Hogfather is a Death novel, and we get to see his grand-daughter Susan again. Susan is trying to be normal, and has taken a post as a governess to a family, where the children of the house have been threatened with bogey men under the beds and the bears who get you when you step on the cracks. Susan has got a poker which she uses to get rid of these pests, who are shocked that she can see them, and then uses the poker, when only children are supposed to see them!!

I started giggling almost as soon as I picked up the book, because the wizards are being as wizard-like as ever. Ridcully has found a door into a room that he did not know was there, which turns out to be a bathroom designed by Bloody Stupid Johnson, reason enough you would have thought to board up the door and leave a sign saying not to enter. Well, not for Ridcully, anyway.

The Auditors are up to their tricks again, and engage the services of the Assassins Guild to kill someone, who it is we are unsure, but the assassin given the contract is Mr. Teatime, a strange character who enjoys killing, which is really quite bad form for an assassin.

What is going on, we have to wonder... Death, in the meantime, is trying to take over the post of the Hogfather, with the sleigh and the pigs pulling it all over the world in one night to be able to deliver all the presents to the children. Leaving hoofprints and sleigh marks over the roofs of the houses with Albert drinking all the sherry and eating the pies.

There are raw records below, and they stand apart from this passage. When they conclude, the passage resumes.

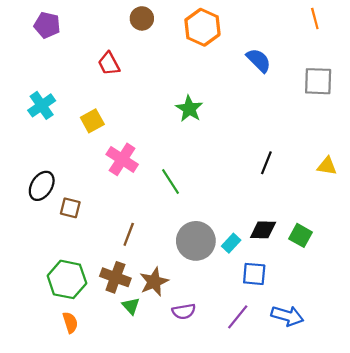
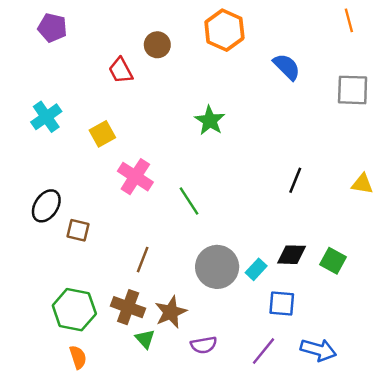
brown circle: (142, 18) -> (157, 45), moved

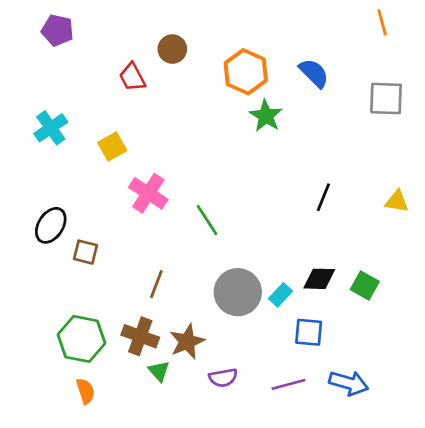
orange hexagon: (224, 30) -> (246, 72), moved
green star: (210, 120) -> (266, 116), moved
purple line: (263, 351) -> (289, 384), turned 36

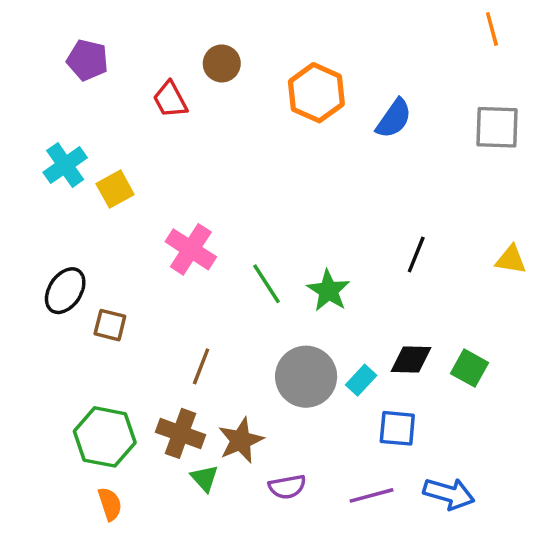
purple pentagon: (57, 30) -> (88, 60), moved
blue semicircle: (314, 73) -> (394, 119), moved, turned 80
green star: (266, 116) -> (328, 291), moved
yellow square: (112, 147) -> (115, 189), moved

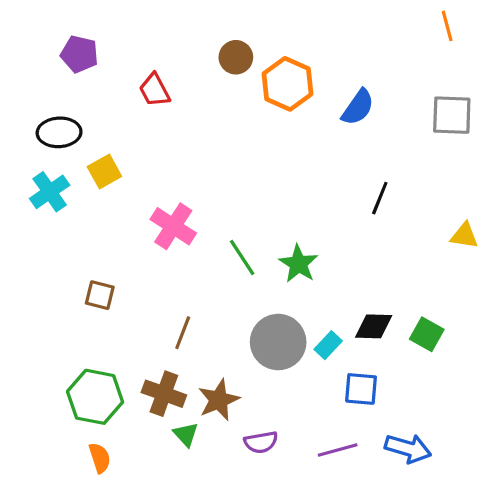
brown circle: (222, 63) -> (236, 57), moved
cyan cross: (65, 165) -> (50, 192), moved
black line: (416, 254) -> (380, 198), moved
black ellipse: (65, 291) -> (59, 132), moved, turned 54

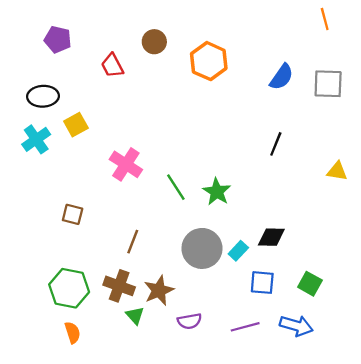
brown circle: (236, 57) -> (154, 42), moved
blue semicircle: (358, 107) -> (282, 77), moved
green square: (427, 334) -> (310, 284), moved

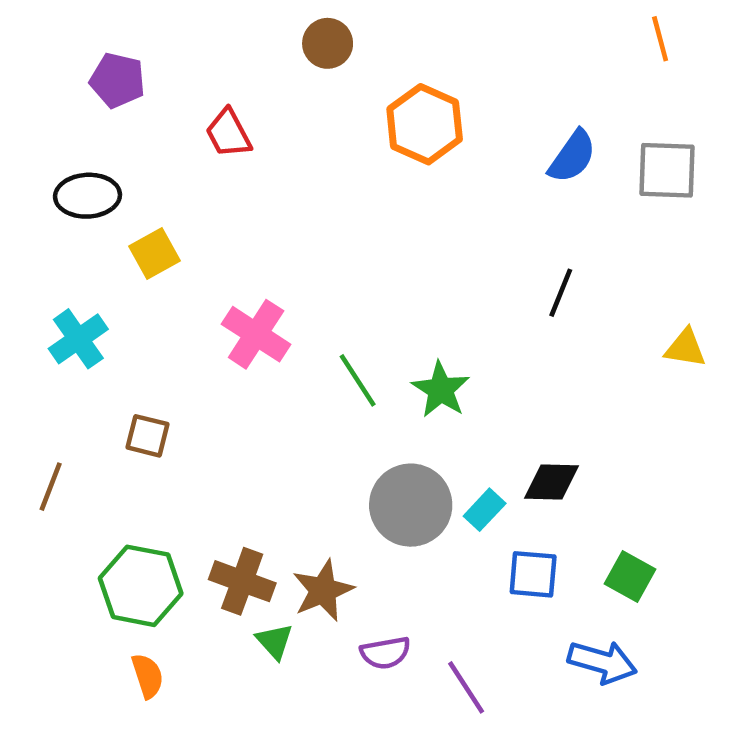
brown circle: (154, 42) -> (328, 43), moved
cyan cross: (36, 139) -> (78, 339), moved
brown line: (133, 242) -> (51, 487), moved
purple line: (245, 327) -> (466, 687), moved, turned 72

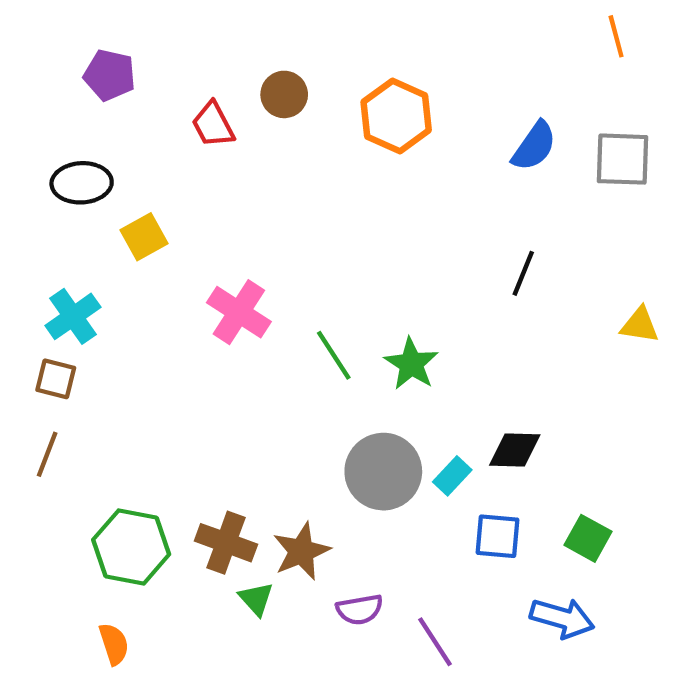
brown circle: (328, 43) -> (284, 94), moved
brown square: (148, 436) -> (56, 379), moved
orange semicircle: (148, 676) -> (114, 644), moved

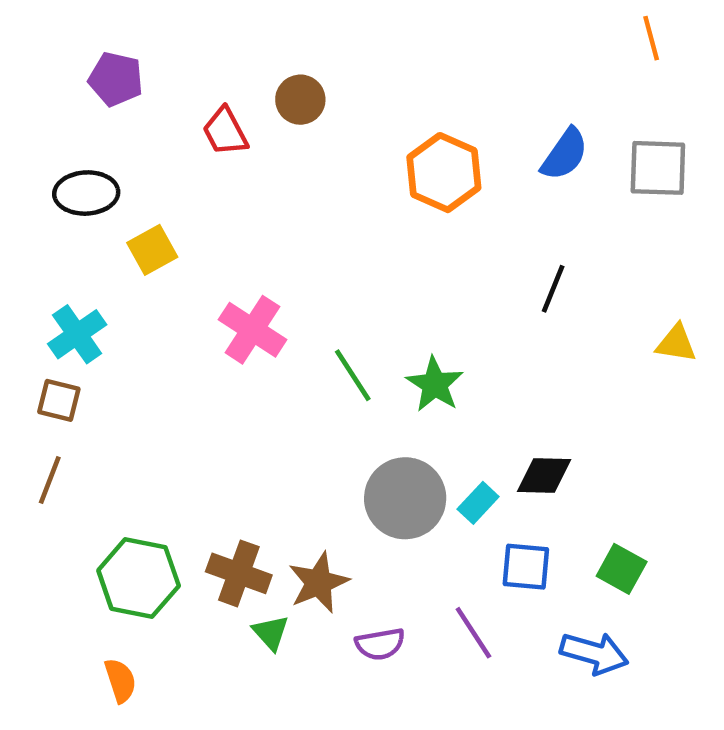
orange hexagon: (396, 116) -> (444, 173), moved
purple line: (435, 642) -> (473, 633), moved

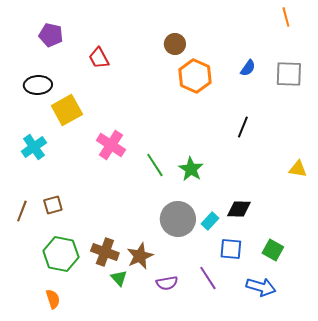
brown circle: (300, 100) -> (175, 44), moved
blue semicircle: (565, 154) -> (248, 68), size x0.7
yellow square: (152, 250) -> (67, 110), size x1.4
yellow triangle: (676, 343) -> (298, 169), moved
brown square: (59, 400) -> (53, 205), moved, turned -30

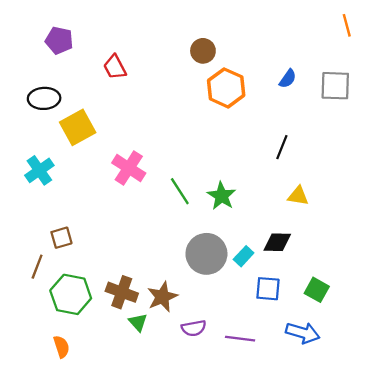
orange line: (286, 17) -> (347, 25), moved
yellow triangle: (298, 169) -> (298, 196), moved
brown line: (22, 211) -> (37, 267), moved
purple line: (208, 278) -> (240, 339), moved, turned -50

This is all very confusing, until we start getting gnomes and fairies all over the place, fulfilling very strange roles, like Bilious the God of Hangovers, and the Verucca Gnome, sort of like the Tooth Fairy but not.

Anyway, it transpires that as well as the Hogfather going missing, the Tooth Fairy has also disappeared as well, adding to the mystery. Susan tries to solve the mystery, while Death keeps doing the job of the Hogfather, and the Wizards are all getting ready for the largest feast on the last night of the year. Peculiar and peculiar...

I loved this, it has lots of bits of the silly things that children think, like places where the sky is blue and just sits across the top of the page, where houses have a door and four windows, with a curly bit of smoke coming out of the roof, you know, you've seen pictures like this before, but finding that it could be a real place is quite disconcerting.